Reproduce the entries that follow precisely, setting aside any images.
Segment Start: THE DATA
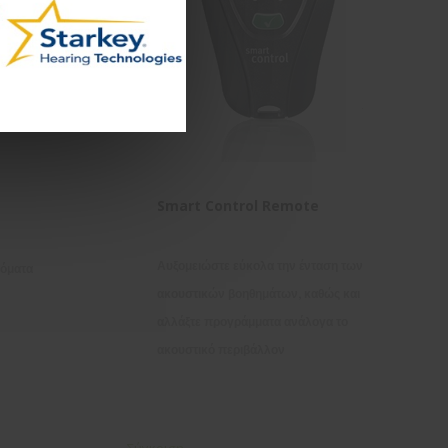
Smart Control Remote
Αυξομειώστε εύκολα την ένταση των
τόματα
ακουστικών βοηθημάτων, καθώς και
αλλάξτε προγράμματα ανάλογα το
ακουστικό περιβάλλον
Segment End: THE DATA
RESPONSE AREA |
Smart Control Remote
Αυξομειώστε εύκολα την ένταση των
τόματα
ακουστικών βοηθημάτων, καθώς και
αλλάξτε προγράμματα ανάλογα το
ακουστικό περιβάλλον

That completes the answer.